Dans un opuscule qu’il a intitulé : Pourquoi la France n’a pas trouvé d’hommes supérieurs au moment du péril, Pasteur constate avec tristesse « l’oubli, le dédain que la France avait eu pour les grands travaux de la pensée, particulièrement dans les sciences exactes : » Et, autre part, il écrivait : « Victime sans doute de son instabilité politique, la France n’a rien fait pour entretenir, propager, développer le progrès des sciences dans notre pays ; elle s’est contentée d’obéir à une impression reçue ; elle a vécu sur son passé, se croyant toujours grande par les découvertes de la science, parce qu’elle leur devait sa prospérité matérielle, mais ne s’apercevant pas qu’elle en laissait imprudemment tarir les ressources, alors que des nations voisines, excitées par son propre aiguillon, en détournaient le cours à leur profit, et les rendaient fécondes par le travail, par des efforts et des sacrifices sagement combinés.

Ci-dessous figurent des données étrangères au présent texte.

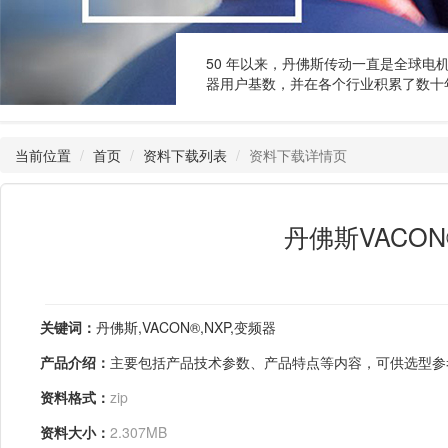
50 年以来，丹佛斯传动一直是全球电
器用户基数，并在各个行业积累了数十
当前位置
首页
资料下载列表
资料下载详情页
丹佛斯VACON®
关键词：
丹佛斯,VACON®,NXP,变频器
产品介绍：
主要包括产品技术参数、产品特点等内容，可供选型参
资料格式：
zip
资料大小：
2.307MB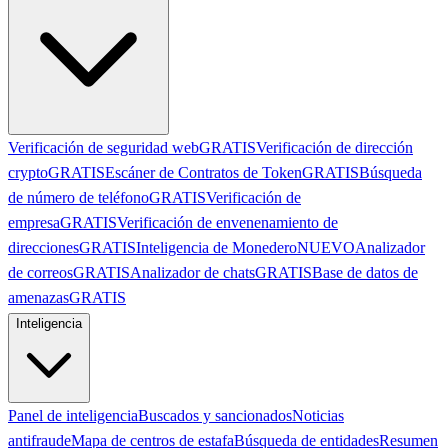
Verificación de seguridad web
GRATIS
Verificación de dirección
crypto
GRATIS
Escáner de Contratos de Token
GRATIS
Búsqueda
de número de teléfono
GRATIS
Verificación de
empresa
GRATIS
Verificación de envenenamiento de
direcciones
GRATIS
Inteligencia de Monedero
NUEVO
Analizador
de correos
GRATIS
Analizador de chats
GRATIS
Base de datos de
amenazas
GRATIS
Inteligencia
Panel de inteligencia
Buscados y sancionados
Noticias
antifraude
Mapa de centros de estafa
Búsqueda de entidades
Resumen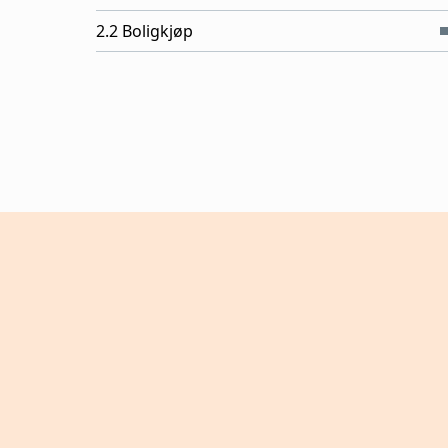
2.2 Boligkjøp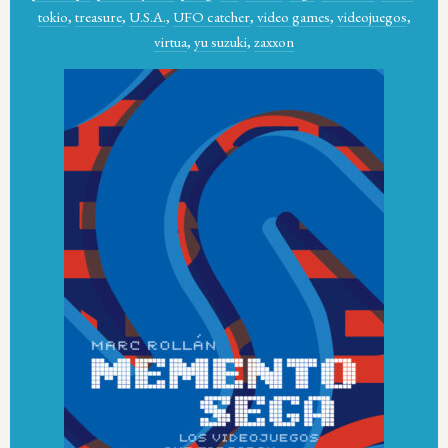
tokio
,
treasure
,
U.S.A.
,
UFO catcher
,
video games
,
videojuegos
,
virtua
,
yu suzuki
,
zaxxon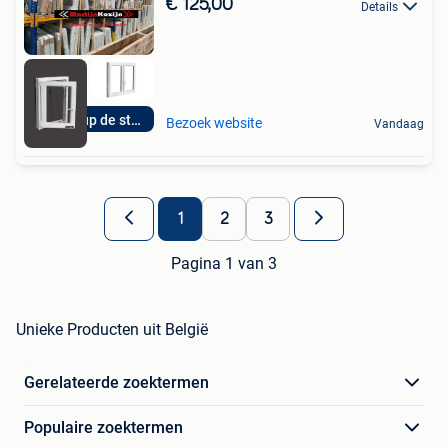
€ 125,00
Details
Beaucoup de stock!
Bezoek website
Vandaag
1
2
3
Pagina 1 van 3
Unieke Producten uit België
Gerelateerde zoektermen
Populaire zoektermen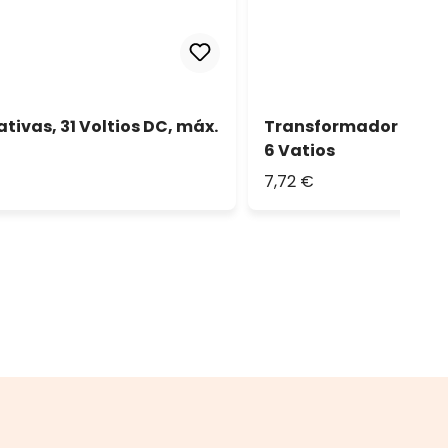
ivas, 31 Voltios DC, máx.
Transformador para l
6 Vatios
7,72 €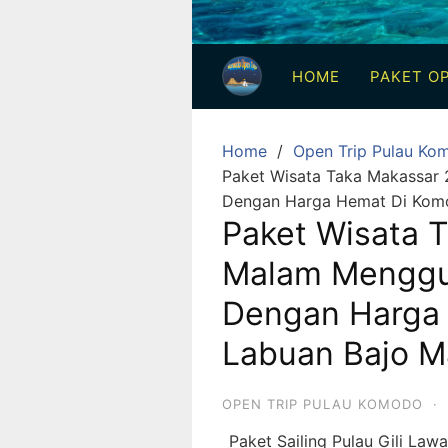
3
Hari
HOME
PAKET OP
2
Malam,
2
Home
Open Trip Pulau Ko
Hari
Paket Wisata Taka Makassar 
1
Dengan Harga Hemat Di Komo
Malam
Paket Wisata T
dan
Malam Menggu
1
Hari
Dengan Harga
Penuh
Labuan Bajo M
OPEN TRIP PULAU KOMODO
·
Paket Sailing Pulau Gili La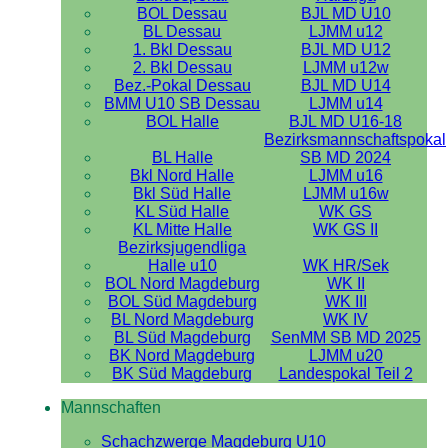
BOL Dessau
BJL MD U10
BL Dessau
LJMM u12
1. Bkl Dessau
BJL MD U12
2. Bkl Dessau
LJMM u12w
Bez.-Pokal Dessau
BJL MD U14
BMM U10 SB Dessau
LJMM u14
BOL Halle
BJL MD U16-18
Bezirksmannschaftspokal
BL Halle
SB MD 2024
Bkl Nord Halle
LJMM u16
Bkl Süd Halle
LJMM u16w
KL Süd Halle
WK GS
KL Mitte Halle
WK GS II
Bezirksjugendliga
Halle u10
WK HR/Sek
BOL Nord Magdeburg
WK II
BOL Süd Magdeburg
WK III
BL Nord Magdeburg
WK IV
BL Süd Magdeburg
SenMM SB MD 2025
BK Nord Magdeburg
LJMM u20
BK Süd Magdeburg
Landespokal Teil 2
Mannschaften
Schachzwerge Magdeburg U10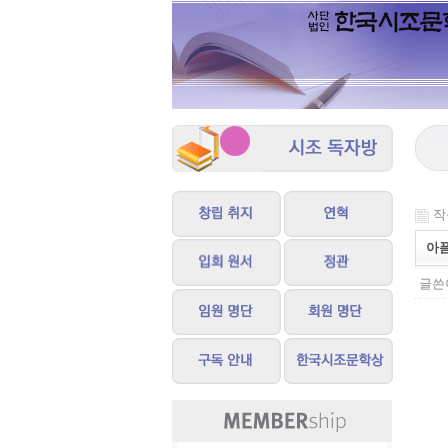
작성
아
글쓴이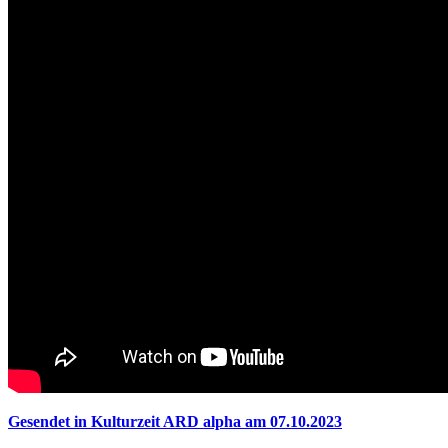
Gesendet in Kulturzeit ARD alpha am 07.10.2023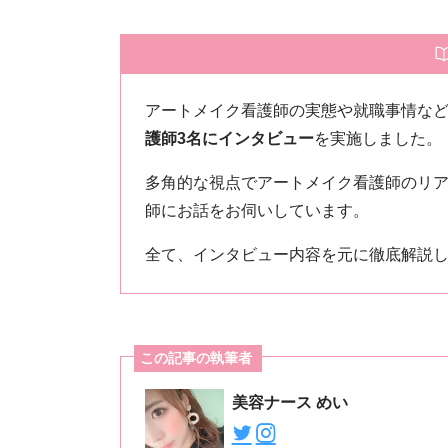
アートメイク看護師の実態や就職事情な
護師3名にインタビュー
を実施しました。
多角的な視点でアートメイク看護師のリア
師にお話をお伺いしています。
全て、インタビュー内容を元に徹底解説
この記事の執筆者
美容ナース めい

« Tandis que l’Allemagne multipliait ses universités, qu’elle établissait entre elles la plus salutaire émulation, qu’elle entourait ses maîtres et ses docteurs d’honneurs et de considération, qu’elle créait de vastes laboratoires, dotés des meilleurs instrumens de travail, la France, énervée par les révolutions, toujours occupée de la recherche stérile de la meilleure forme de gouvernement, ne donnait qu’une attention distraite à ses établissemens d’instruction supérieure. »

Et le grand chimiste Sainte-Claire Deville résumait à la même époque, d’un mot, la pensée qui hantait alors tous les savans de notre pays : « C’est par la science que nous avons été vaincus. »

Quand, en regard de ces tristes souvenirs, de ces évocations douloureuses dont la leçon ne doit jamais être oubliée, nous mettons ce que la France a fait depuis la dernière guerre pour la science, et aussi ce que la science a fait pour la France assaillie, ce dont mes récentes chroniques sur les explosifs ont donné des exemples, on a le droit d’être réconforté vraiment, et de ne point douter du progrès.

La marche ascendante de nos efforts récens pour répondre à la mobilisation scientifique de nos ennemis, l’impulsion que va leur

  1. C’est moi qui souligne. — C. N.